▶ _What the exercise asks_:
In the entries that follow, the first line to write out is the one containing "som 10 minutters", and the last is the one containing "Denne tendens til". Reproduce that stretch exactly, with nothing before or after it.

▶ _Records provided_:
┄┄┄┄┄┄┄┄┄┄┄┄┄┄┄┄┄┄┄┄

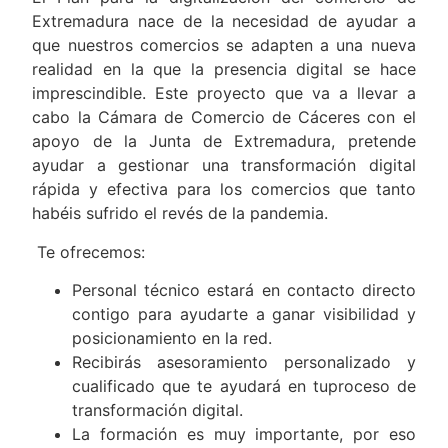
Extremadura nace de la necesidad de ayudar a
que nuestros comercios se adapten a una nueva
realidad en la que la presencia digital se hace
imprescindible. Este proyecto que va a llevar a
cabo la Cámara de Comercio de Cáceres con el
apoyo de la Junta de Extremadura, pretende
ayudar a gestionar una transformación digital
rápida y efectiva para los comercios que tanto
habéis sufrido el revés de la pandemia.
Te ofrecemos:
Personal técnico estará en contacto directo
contigo para ayudarte a ganar visibilidad y
posicionamiento en la red.
Recibirás asesoramiento personalizado y
cualificado que te ayudará en tuproceso de
transformación digital.
La formación es muy importante, por eso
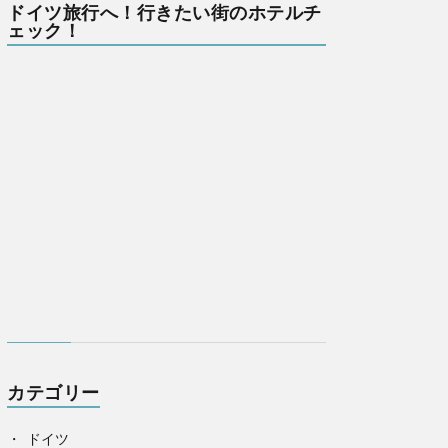
ドイツ旅行へ！行きたい街のホテルチ
ェック！
カテゴリー
ドイツ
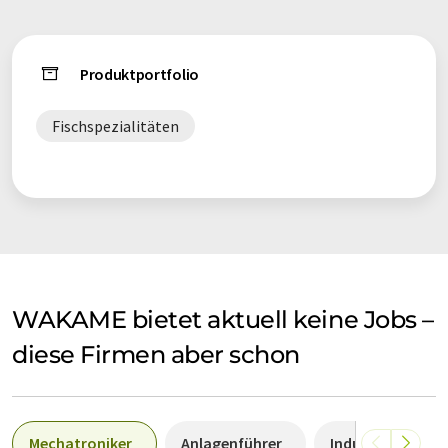
Produktportfolio
Fischspezialitäten
WAKAME bietet aktuell keine Jobs –
diese Firmen aber schon
Mechatroniker
Anlagenführer
Industriemechan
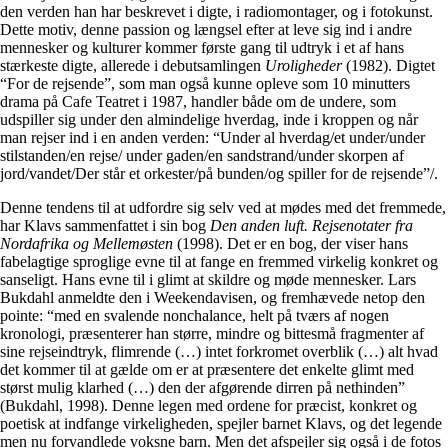
den verden han har beskrevet i digte, i radiomontager, og i fotokunst.
Dette motiv, denne passion og længsel efter at leve sig ind i andre
mennesker og kulturer kommer første gang til udtryk i et af hans
stærkeste digte, allerede i debutsamlingen
Uroligheder
(1982). Digtet
“For de rejsende”, som man også kunne opleve som 10 minutters
drama på Cafe Teatret i 1987, handler både om de undere, som
udspiller sig under den almindelige hverdag, inde i kroppen og når
man rejser ind i en anden verden: “Under al hverdag/et under/under
stilstanden/en rejse/ under gaden/en sandstrand/under skorpen af
jord/vandet/Der står et orkester/på bunden/og spiller for de rejsende”/.
Denne tendens til at udfordre sig selv ved at mødes med det fremmede,
har Klavs sammenfattet i sin bog
Den anden luft. Rejsenotater fra
Nordafrika og Mellemøsten
(1998). Det er en bog, der viser hans
fabelagtige sproglige evne til at fange en fremmed virkelig konkret og
sanseligt. Hans evne til i glimt at skildre og møde mennesker. Lars
Bukdahl anmeldte den i Weekendavisen, og fremhævede netop den
pointe: “med en svalende nonchalance, helt på tværs af nogen
kronologi, præsenterer han større, mindre og bittesmå fragmenter af
sine rejseindtryk, flimrende (…) intet forkromet overblik (…) alt hvad
det kommer til at gælde om er at præsentere det enkelte glimt med
størst mulig klarhed (…) den der afgørende dirren på nethinden”
(Bukdahl, 1998). Denne legen med ordene for præcist, konkret og
poetisk at indfange virkeligheden, spejler barnet Klavs, og det legende
men nu forvandlede voksne barn. Men det afspejler sig også i de fotos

┄┄┄┄┄┄┄┄┄┄┄┄┄┄┄┄┄┄┄┄

▶ _Response_:
“For de rejsende”, som man også kunne opleve som 10 minutters
drama på Cafe Teatret i 1987, handler både om de undere, som
udspiller sig under den almindelige hverdag, inde i kroppen og når
man rejser ind i en anden verden: “Under al hverdag/et under/under
stilstanden/en rejse/ under gaden/en sandstrand/under skorpen af
jord/vandet/Der står et orkester/på bunden/og spiller for de rejsende”/.
Denne tendens til at udfordre sig selv ved at mødes med det fremmede,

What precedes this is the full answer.